For instance, let's filter `result` so it only has results for males:

```{r}
result |>
  filterStrata(sex == "male")
```

Now let's see an example using the information in settings to filter the result. In this case, we only want results from the "overall_analysis". Since this information is in the result_type column in settings, we proceed as follows:

```{r}
result |>
  filterSettings(result_type == "overall_analysis")
```

# Utility functions for `<summarised_result>`

## Column retrieval functions

Working with `<summarised_result>` objects often involves managing columns for **settings**, **grouping**, **strata**, and **additional** levels. These retrieval functions help you identify and manage columns:

- `settingsColumns()` gives you the setting names that are available in a `<summarised_result>` object.
- `groupColumns()` gives you the new columns that will be generated when splitting group_name-group_level pair into different columns.
- `strataColumns()` gives you the new columns that will be generated when splitting strata_name-strata_level pair into different columns.
- `additionalColumns()` gives you the new columns that will be generated when splitting additional_name-additional_level pair into different columns.
- `tidyColumns()` gives you the columns that the object will have if you tidy it (`tidy(result)`). This function is very useful for knowing which columns can be included in **plot** and **table** functions.
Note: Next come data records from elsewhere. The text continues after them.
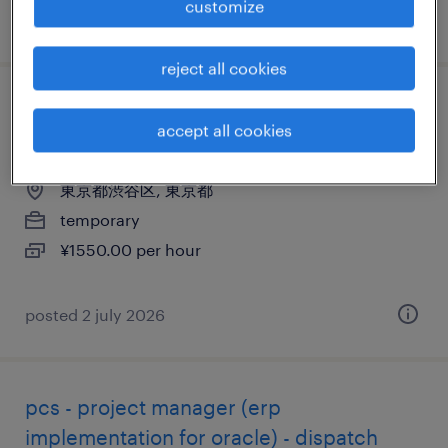
customize
posted 22 june 2026
reject all cookies
不動産の送迎、軽・普通車、普通免許、準
accept all cookies
中型免許
東京都渋谷区, 東京都
temporary
¥1550.00 per hour
posted 2 july 2026
pcs - project manager (erp
implementation for oracle) - dispatch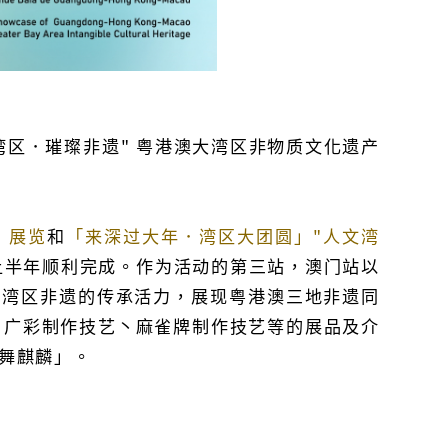
区．璀璨非遗" 粤港澳大湾区非物质文化遗产
」展览
和
「来深过大年．湾区大团圆」"人文湾
年上半年顺利完成。作为活动的第三站，澳门站以
大湾区非遗的传承活力，展现粤港澳三地非遗同
丶广彩制作技艺丶麻雀牌制作技艺等的展品及介
舞麒麟」。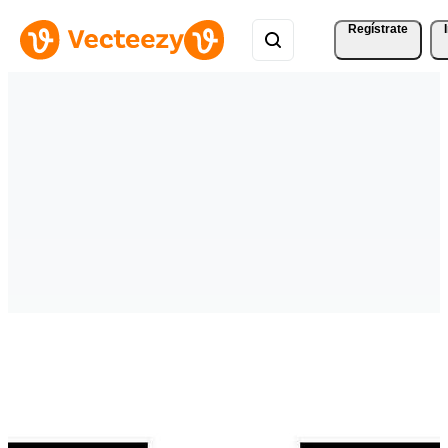
Regístrate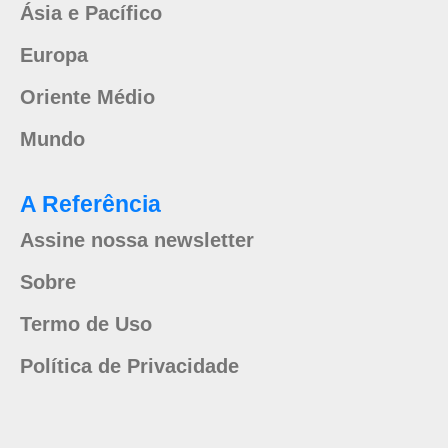
Ásia e Pacífico
Europa
Oriente Médio
Mundo
A Referência
Assine nossa newsletter
Sobre
Termo de Uso
Política de Privacidade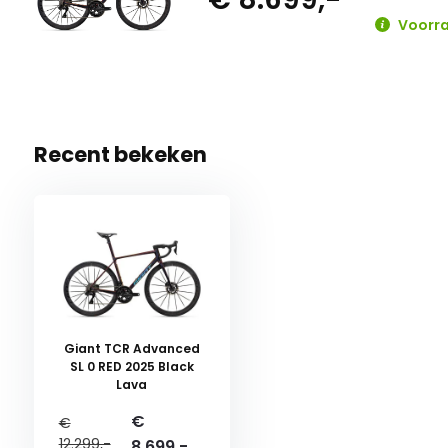
Voorra
Recent bekeken
Giant TCR Advanced
SL 0 RED 2025 Black
Lava
€
€
12.299,-
8.699,-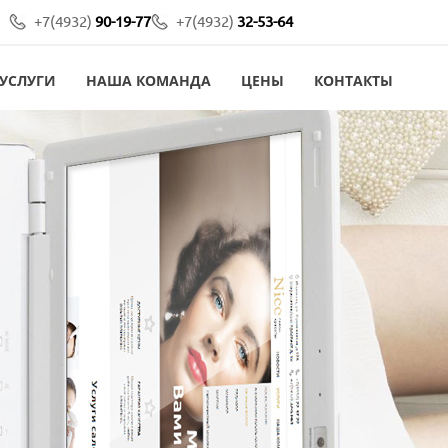
+7(4932)
90-19-77
+7(4932)
32-53-64
УСЛУГИ
НАША КОМАНДА
ЦЕНЫ
КОНТАКТЫ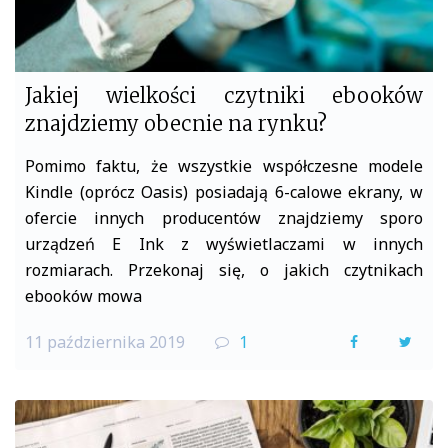
Jakiej wielkości czytniki ebooków
znajdziemy obecnie na rynku?
Pomimo faktu, że wszystkie współczesne modele
Kindle (oprócz Oasis) posiadają 6-calowe ekrany, w
ofercie innych producentów znajdziemy sporo
urządzeń E Ink z wyświetlaczami w innych
rozmiarach. Przekonaj się, o jakich czytnikach
ebooków mowa
11 października 2019
1
F
T
a
w
c
i
e
t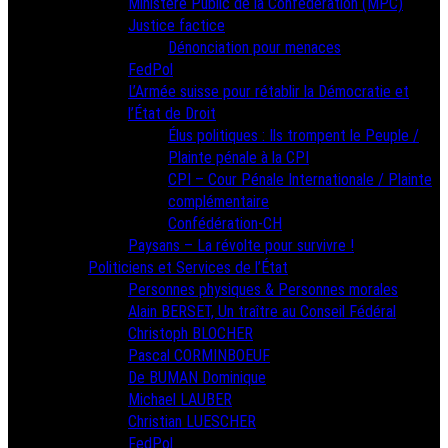
Ministère Public de la Confédération (MPC)
Justice factice
Dénonciation pour menaces
FedPol
L’Armée suisse pour rétablir la Démocratie et
l’État de Droit
Élus politiques : Ils trompent le Peuple /
Plainte pénale à la CPI
CPI – Cour Pénale Internationale / Plainte
complémentaire
Confédération-CH
Paysans – La révolte pour survivre !
Politiciens et Services de l’État
Personnes physiques & Personnes morales
Alain BERSET, Un traître au Conseil Fédéral
Christoph BLOCHER
Pascal CORMINBOEUF
De BUMAN Dominique
Michael LAUBER
Christian LUESCHER
FedPol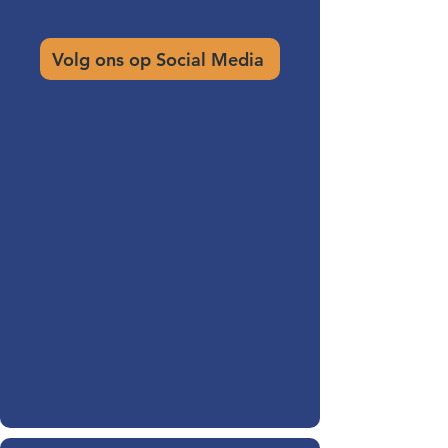
Volg ons op Social Media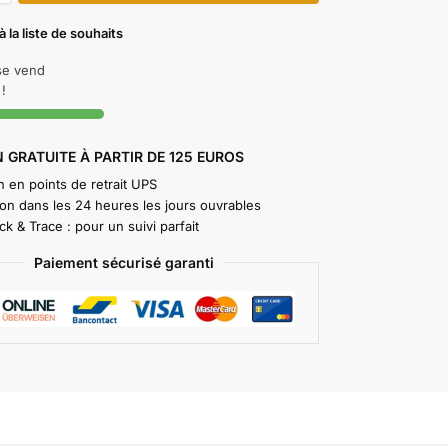
à la liste de souhaits
 se vend
!
 GRATUITE À PARTIR DE 125 EUROS
n en points de retrait UPS
ion dans les 24 heures les jours ouvrables
k & Trace : pour un suivi parfait
Paiement sécurisé garanti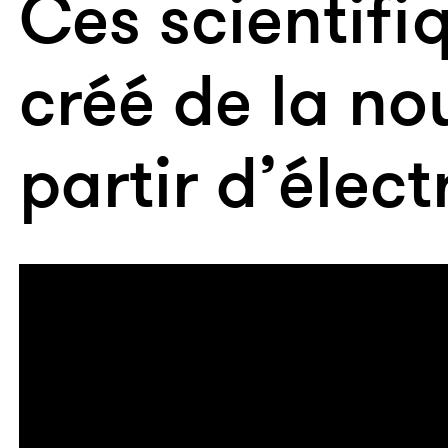
Ces scientifi
créé de la no
partir d’élect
Let's see the different values with our example result data:

```{r}
settingsColumns(result)
groupColumns(result)
strataColumns(result)
additionalColumns(result)
tidyColumns(result)
```


## Unite functions

The unite functions serve as the complementary tools to the split functions, allowing you to generate name-level pair columns from targeted columns within a `<dataframe>`.

There are three `unite` functions that allow you to create group, strata, and additional name-level columns from specified sets of columns:

- `uniteAdditional()`

- `uniteGroup()`

- `uniteStrata()`

### Example

For example, to create group_name and group_level columns from a tibble, you can use:

```{r}
# Create and show mock data
data <- tibble(
  denominator_cohort_name = c("general_population", "older_than_60", "younger_than_60"),
  outcome_cohort_name = c("stroke", "stroke", "stroke")
)
head(data)

# Unite into group name-level columns
data |>
  uniteGroup(cols = c("denominator_cohort_name", "outcome_cohort_name"))
```

These functions can be helpful when creating your own `<summarised_result>`.